DATA EXTRACTS Block Start

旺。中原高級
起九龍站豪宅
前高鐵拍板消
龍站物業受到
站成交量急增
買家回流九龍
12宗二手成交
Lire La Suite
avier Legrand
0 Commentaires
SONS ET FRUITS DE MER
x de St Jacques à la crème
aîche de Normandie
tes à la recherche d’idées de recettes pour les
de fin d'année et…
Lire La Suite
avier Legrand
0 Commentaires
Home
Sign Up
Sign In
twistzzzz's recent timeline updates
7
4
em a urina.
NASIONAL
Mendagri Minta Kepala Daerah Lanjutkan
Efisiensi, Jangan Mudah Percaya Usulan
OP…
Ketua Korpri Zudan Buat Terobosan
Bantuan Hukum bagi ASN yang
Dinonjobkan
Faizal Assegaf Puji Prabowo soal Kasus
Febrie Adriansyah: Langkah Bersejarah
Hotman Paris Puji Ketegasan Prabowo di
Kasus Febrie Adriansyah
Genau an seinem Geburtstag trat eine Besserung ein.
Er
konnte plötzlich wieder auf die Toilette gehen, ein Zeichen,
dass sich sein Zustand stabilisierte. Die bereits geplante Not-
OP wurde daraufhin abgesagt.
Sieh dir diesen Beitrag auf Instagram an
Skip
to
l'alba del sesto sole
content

DATA EXTRACTS Block End
DATA EXTRACTS Block Start

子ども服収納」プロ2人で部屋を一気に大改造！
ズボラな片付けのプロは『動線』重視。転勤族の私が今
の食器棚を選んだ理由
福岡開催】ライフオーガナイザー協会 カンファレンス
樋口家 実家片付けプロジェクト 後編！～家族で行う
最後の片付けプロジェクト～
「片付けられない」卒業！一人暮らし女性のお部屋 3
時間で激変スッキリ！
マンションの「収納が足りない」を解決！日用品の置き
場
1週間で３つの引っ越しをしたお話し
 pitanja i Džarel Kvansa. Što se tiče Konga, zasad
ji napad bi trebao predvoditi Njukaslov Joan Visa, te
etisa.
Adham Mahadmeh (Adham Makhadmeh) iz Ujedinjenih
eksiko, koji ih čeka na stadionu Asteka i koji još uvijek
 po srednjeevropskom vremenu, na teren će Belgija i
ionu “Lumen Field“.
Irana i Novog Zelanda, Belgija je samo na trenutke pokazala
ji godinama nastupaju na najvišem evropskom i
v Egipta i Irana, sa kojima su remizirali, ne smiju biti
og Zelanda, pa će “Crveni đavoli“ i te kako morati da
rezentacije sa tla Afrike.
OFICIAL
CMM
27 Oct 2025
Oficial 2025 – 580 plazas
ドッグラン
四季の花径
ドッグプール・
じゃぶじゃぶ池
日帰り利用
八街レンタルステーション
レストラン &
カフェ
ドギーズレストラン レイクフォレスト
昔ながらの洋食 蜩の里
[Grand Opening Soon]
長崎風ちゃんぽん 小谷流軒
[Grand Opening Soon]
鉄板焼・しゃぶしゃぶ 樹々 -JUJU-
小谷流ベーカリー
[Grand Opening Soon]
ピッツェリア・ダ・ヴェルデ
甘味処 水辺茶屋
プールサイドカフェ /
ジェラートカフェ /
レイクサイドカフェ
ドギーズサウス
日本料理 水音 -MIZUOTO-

DATA EXTRACTS Block End
DATA EXTRACTS Block Start

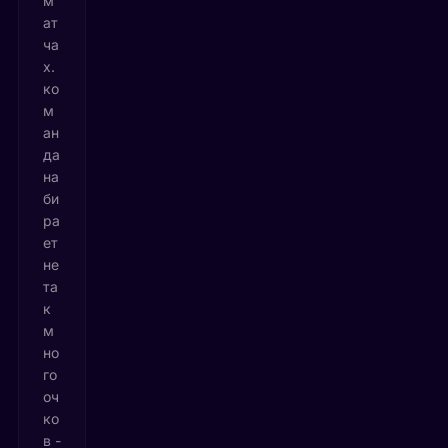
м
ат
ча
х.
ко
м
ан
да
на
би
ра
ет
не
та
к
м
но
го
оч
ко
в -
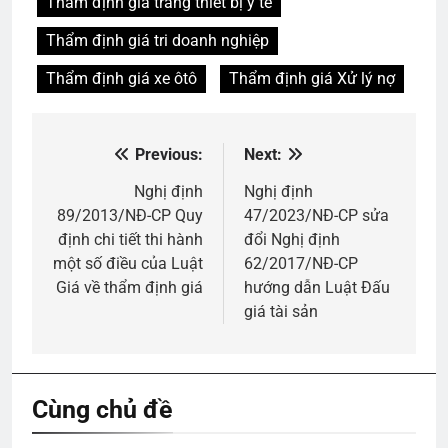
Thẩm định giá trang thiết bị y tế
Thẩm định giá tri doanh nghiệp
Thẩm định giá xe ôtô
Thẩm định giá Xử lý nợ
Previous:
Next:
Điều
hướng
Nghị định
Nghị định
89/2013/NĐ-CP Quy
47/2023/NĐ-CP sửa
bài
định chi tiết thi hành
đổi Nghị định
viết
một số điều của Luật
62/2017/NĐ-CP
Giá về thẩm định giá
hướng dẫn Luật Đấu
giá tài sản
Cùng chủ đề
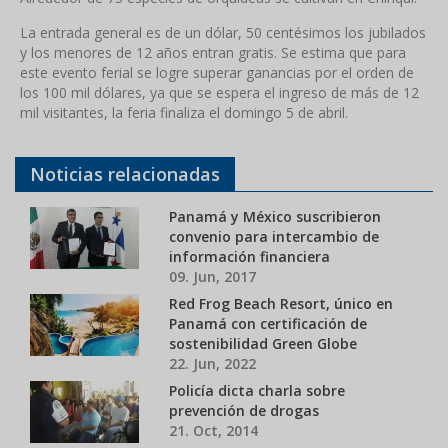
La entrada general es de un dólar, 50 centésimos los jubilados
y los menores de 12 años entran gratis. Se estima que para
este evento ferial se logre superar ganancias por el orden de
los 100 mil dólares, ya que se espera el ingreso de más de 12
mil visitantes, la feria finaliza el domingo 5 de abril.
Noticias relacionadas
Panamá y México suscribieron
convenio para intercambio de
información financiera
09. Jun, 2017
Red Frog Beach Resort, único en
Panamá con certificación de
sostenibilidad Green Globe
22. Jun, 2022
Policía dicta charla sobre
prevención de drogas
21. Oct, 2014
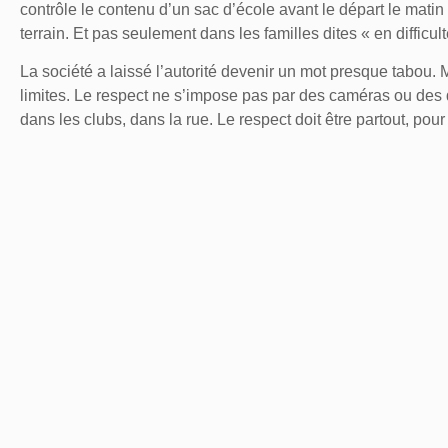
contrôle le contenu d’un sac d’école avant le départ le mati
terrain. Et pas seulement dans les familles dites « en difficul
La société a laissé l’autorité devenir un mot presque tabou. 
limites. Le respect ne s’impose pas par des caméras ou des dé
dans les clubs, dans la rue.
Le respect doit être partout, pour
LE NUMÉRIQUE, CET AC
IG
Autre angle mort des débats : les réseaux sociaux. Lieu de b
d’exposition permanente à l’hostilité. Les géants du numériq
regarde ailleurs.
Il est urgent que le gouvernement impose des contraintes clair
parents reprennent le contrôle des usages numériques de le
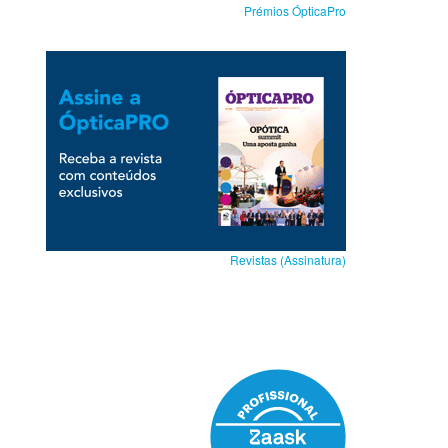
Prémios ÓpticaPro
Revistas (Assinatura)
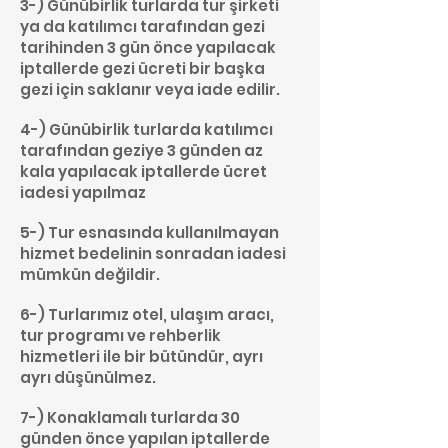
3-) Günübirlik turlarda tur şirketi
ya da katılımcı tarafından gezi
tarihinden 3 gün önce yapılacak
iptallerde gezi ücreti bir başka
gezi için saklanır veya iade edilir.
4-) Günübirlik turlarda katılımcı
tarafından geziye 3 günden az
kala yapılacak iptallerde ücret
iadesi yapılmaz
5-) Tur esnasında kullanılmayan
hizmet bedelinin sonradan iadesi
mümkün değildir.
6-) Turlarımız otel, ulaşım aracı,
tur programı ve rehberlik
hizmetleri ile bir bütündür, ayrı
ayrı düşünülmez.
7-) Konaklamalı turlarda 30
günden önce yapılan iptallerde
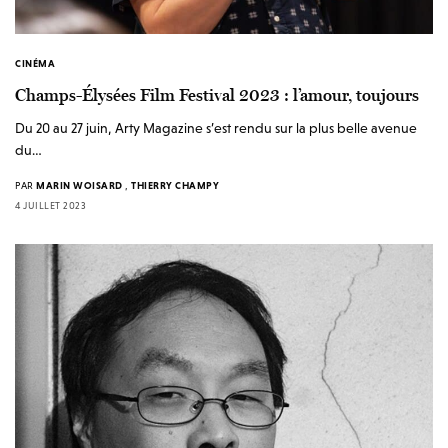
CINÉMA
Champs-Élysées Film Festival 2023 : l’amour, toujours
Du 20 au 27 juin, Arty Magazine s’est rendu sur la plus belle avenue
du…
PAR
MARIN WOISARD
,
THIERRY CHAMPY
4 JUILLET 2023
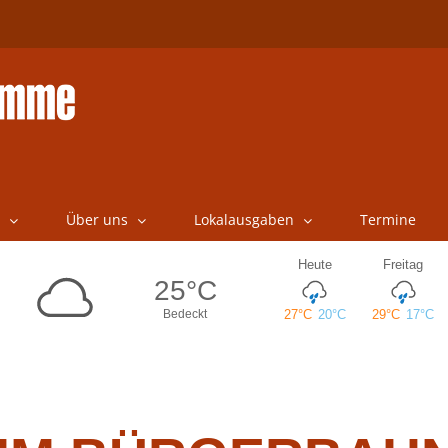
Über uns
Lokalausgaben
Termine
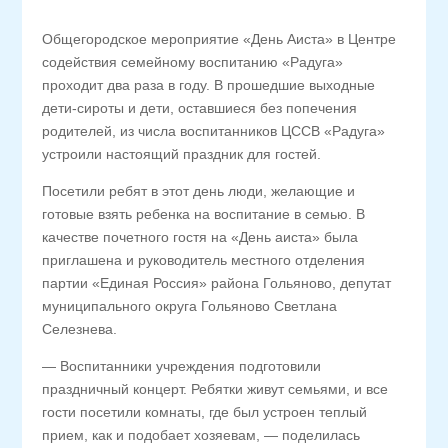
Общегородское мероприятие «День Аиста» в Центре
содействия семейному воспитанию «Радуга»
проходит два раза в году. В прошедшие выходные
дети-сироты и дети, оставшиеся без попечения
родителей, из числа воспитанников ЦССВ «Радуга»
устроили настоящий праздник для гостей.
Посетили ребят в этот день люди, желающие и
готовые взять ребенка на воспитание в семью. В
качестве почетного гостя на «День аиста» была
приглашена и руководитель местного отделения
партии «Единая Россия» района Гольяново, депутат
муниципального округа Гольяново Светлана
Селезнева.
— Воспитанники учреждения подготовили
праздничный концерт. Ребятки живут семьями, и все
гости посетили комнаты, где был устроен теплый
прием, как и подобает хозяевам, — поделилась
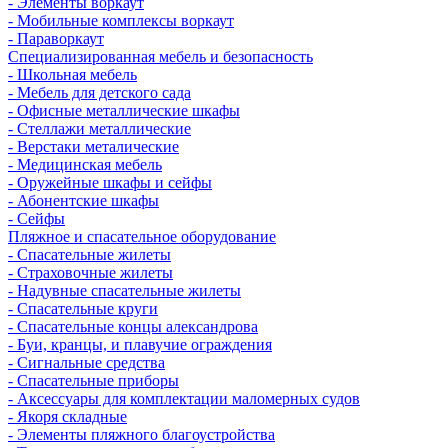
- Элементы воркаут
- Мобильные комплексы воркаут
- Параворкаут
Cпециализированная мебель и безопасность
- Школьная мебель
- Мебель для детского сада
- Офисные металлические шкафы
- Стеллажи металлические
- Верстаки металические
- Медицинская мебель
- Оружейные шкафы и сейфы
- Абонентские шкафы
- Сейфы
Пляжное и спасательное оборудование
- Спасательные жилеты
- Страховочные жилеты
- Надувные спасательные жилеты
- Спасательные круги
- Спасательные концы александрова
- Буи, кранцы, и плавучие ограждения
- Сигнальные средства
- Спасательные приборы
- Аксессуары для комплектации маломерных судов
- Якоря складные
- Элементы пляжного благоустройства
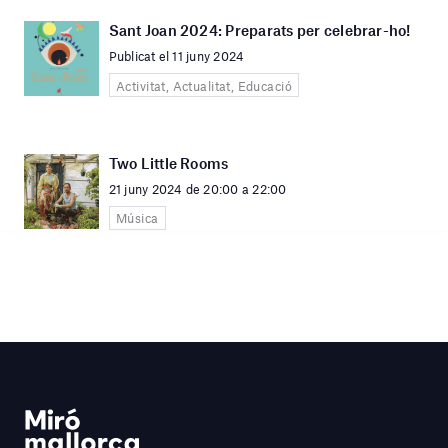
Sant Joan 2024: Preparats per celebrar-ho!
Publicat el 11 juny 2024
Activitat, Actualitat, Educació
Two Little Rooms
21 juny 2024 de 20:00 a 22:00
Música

DATA EXTRACTS Block End

▶ WORK TO COMPLETE
Within the records above, find every line holding the word "Günübirlik" and give the total as a bare number.

▶ RESULT FOR THIS TASK
2